■ **Exercise brief**
Go through the lines below and copy any that hold the string "Tampico".

■ **Data listing**
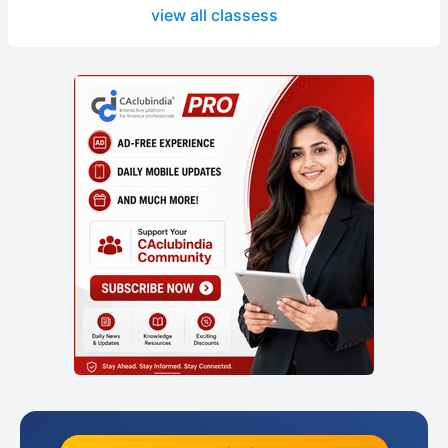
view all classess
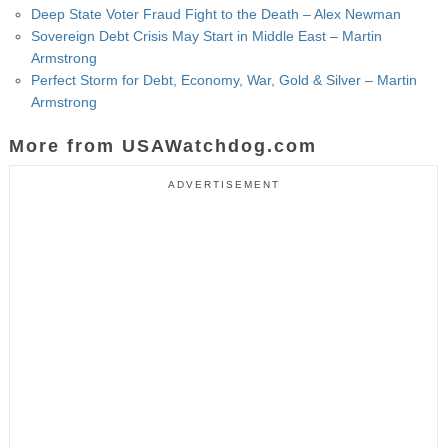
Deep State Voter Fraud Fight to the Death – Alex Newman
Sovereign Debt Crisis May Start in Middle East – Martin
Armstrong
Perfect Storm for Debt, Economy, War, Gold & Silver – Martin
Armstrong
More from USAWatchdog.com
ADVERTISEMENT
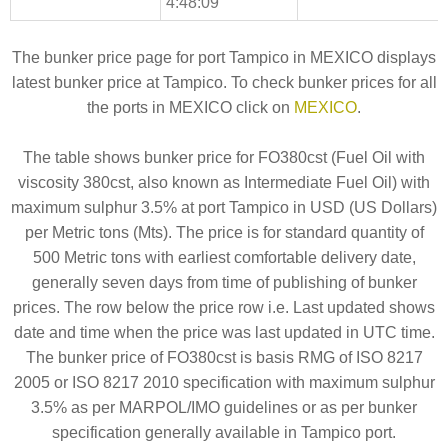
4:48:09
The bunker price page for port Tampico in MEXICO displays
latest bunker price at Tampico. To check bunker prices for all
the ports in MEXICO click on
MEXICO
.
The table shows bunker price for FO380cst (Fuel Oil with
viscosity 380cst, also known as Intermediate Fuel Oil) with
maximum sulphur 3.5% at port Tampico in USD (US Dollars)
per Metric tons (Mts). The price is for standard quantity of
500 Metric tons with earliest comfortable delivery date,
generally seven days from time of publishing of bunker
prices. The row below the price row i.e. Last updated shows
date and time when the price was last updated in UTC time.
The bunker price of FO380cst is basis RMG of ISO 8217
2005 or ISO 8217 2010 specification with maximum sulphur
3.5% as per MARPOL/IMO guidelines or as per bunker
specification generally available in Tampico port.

■ **Response box**
The bunker price page for port Tampico in MEXICO displays
latest bunker price at Tampico. To check bunker prices for all
maximum sulphur 3.5% at port Tampico in USD (US Dollars)
specification generally available in Tampico port.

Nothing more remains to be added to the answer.